Coronavirus, in Sicilia tredici guarigioni. Soltanto un nuovo caso in 24 ore

bollettinoIl bollettino aggiornato in Sicilia con i dati delle singole province

I dati relativi alla provincia di Messina restano invariati, anche in virtù del calo dei tamponi, poco più di un terzo rispetto a sabato. Ma nella città dello Stretto i positivi si erano già dimezzati, passando da 274 a 136 in appena 24 ore. In Sicilia il Coronavirus continua ad arretrare, grazie a tredici nuove guarigioni, che portano a 986 il numero dei contagiati ed appena a 74 quello dei ricoveri. Questa la divisione degli attuali positivi nelle varie province: Agrigento, 35 (0 ricoverati, 105 guariti e 1 deceduto); Caltanissetta, 16 (3, 147, 11); Catania, 440 (25, 533, 99); Enna, 18 (2, 378, 29); Messina, 136 (24, 372, 57); Palermo, 296 (16, 246, 36); Ragusa, 18 (0, 72, 7); Siracusa, 12 (2, 210, 29); Trapani, 15 (0, 120, 5).

riepilogo

Il riepilogo dei tamponi effettuati e dei pazienti ospedalizzati o in isolamento

Questo il quadro riepilogativo della situazione nell’isola, aggiornato alle ore 15 di domenica, così come comunicato dalla Regione Siciliana all’Unità di crisi nazionale. Dall’inizio dei controlli, i tamponi effettuati sono stati 150.054 (+1.183 rispetto a ieri), su 128.717 persone: di queste sono risultate positive 3.443 (+1), mentre attualmente sono ancora contagiate 986 (-13), 2.183 sono guarite (+13) e 274 decedute (+1).

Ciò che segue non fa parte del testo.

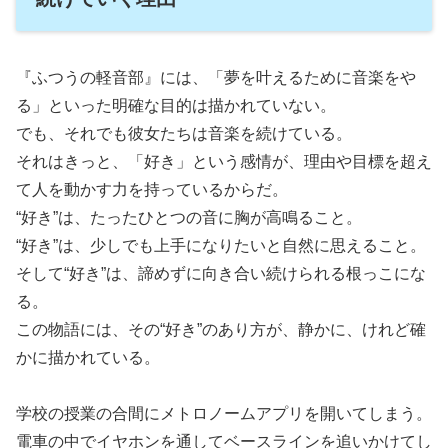
『ふつうの軽音部』には、「夢を叶えるために音楽をや
る」といった明確な目的は描かれていない。
でも、それでも彼女たちは音楽を続けている。
それはきっと、「好き」という感情が、理由や目標を超え
て人を動かす力を持っているからだ。
“好き”は、たったひとつの音に胸が高鳴ること。
“好き”は、少しでも上手になりたいと自然に思えること。
そして“好き”は、諦めずに向き合い続けられる根っこにな
る。
この物語には、その“好き”のあり方が、静かに、けれど確
かに描かれている。
学校の授業の合間にメトロノームアプリを開いてしまう。
電車の中でイヤホンを通してベースラインを追いかけてし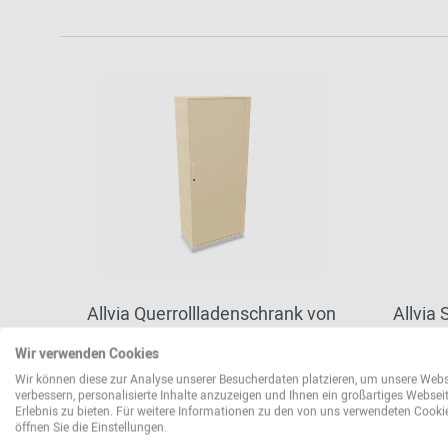
Allvia Querrollladenschrank von
Allvia
Assmann Büromöbel
Assma
Wir verwenden Cookies
755,00 €*
534,00
Wir können diese zur Analyse unserer Besucherdaten platzieren, um unsere Webs
verbessern, personalisierte Inhalte anzuzeigen und Ihnen ein großartiges Websei
Erlebnis zu bieten. Für weitere Informationen zu den von uns verwendeten Cooki
öffnen Sie die Einstellungen.
weitere Varianten erhältlich
weit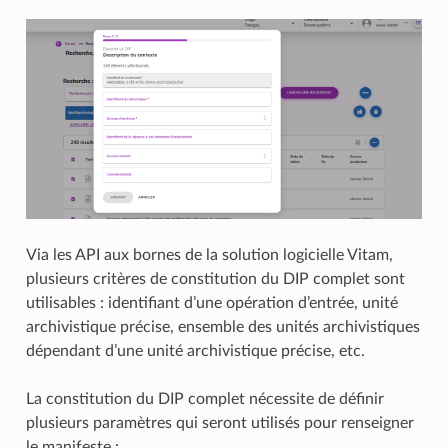
Via les API aux bornes de la solution logicielle Vitam,
plusieurs critères de constitution du DIP complet sont
utilisables : identifiant d’une opération d’entrée, unité
archivistique précise, ensemble des unités archivistiques
dépendant d’une unité archivistique précise, etc.
La constitution du DIP complet nécessite de définir
plusieurs paramètres qui seront utilisés pour renseigner
le manifeste :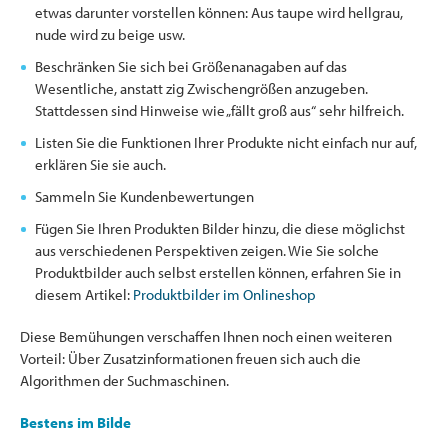
etwas darunter vorstellen können: Aus taupe wird hellgrau,
nude wird zu beige usw.
Beschränken Sie sich bei Größenanagaben auf das
Wesentliche, anstatt zig Zwischengrößen anzugeben.
Stattdessen sind Hinweise wie „fällt groß aus“ sehr hilfreich.
Listen Sie die Funktionen Ihrer Produkte nicht einfach nur auf,
erklären Sie sie auch.
Sammeln Sie Kundenbewertungen
Fügen Sie Ihren Produkten Bilder hinzu, die diese möglichst
aus verschiedenen Perspektiven zeigen. Wie Sie solche
Produktbilder auch selbst erstellen können, erfahren Sie in
diesem Artikel:
Produktbilder im Onlineshop
Diese Bemühungen verschaffen Ihnen noch einen weiteren
Vorteil: Über Zusatzinformationen freuen sich auch die
Algorithmen der Suchmaschinen.
Bestens im Bilde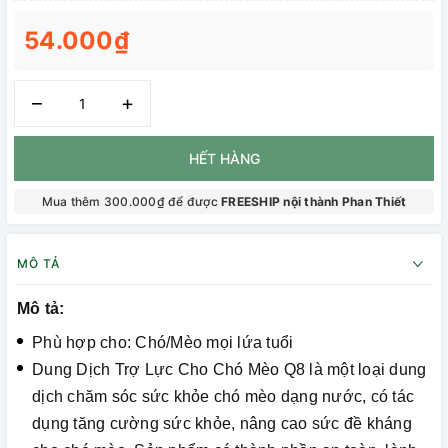
54.000₫
–
+
HẾT HÀNG
Mua thêm 300.000₫ để được
FREESHIP nội thành Phan Thiết
MÔ TẢ
Mô tả:
Phù hợp cho: Chó/Mèo mọi lứa tuổi
Dung Dịch Trợ Lực Cho Chó Mèo Q8 là một loại dung
dịch chăm sóc sức khỏe chó mèo dạng nước, có tác
dụng tăng cường sức khỏe, nâng cao sức đề kháng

72 pazienti (-2) sono ricoverati – di cui 7 in terapia intensiva (0) – mentre 914 (-11) sono in isolamento domiciliare. Il prossimo aggiornamento regionale avverrà lunedì. Lo comunica la presidenza della Regione Siciliana. Si raccomanda di attenersi scrupolosamente alle indicazioni fornite dal ministero della Salute per contenere la diffusione del virus. Per ulteriori approfondimenti visitare il sito dedicato www.siciliacoronavirus.it o chiamare il numero verde 800.45.87.87.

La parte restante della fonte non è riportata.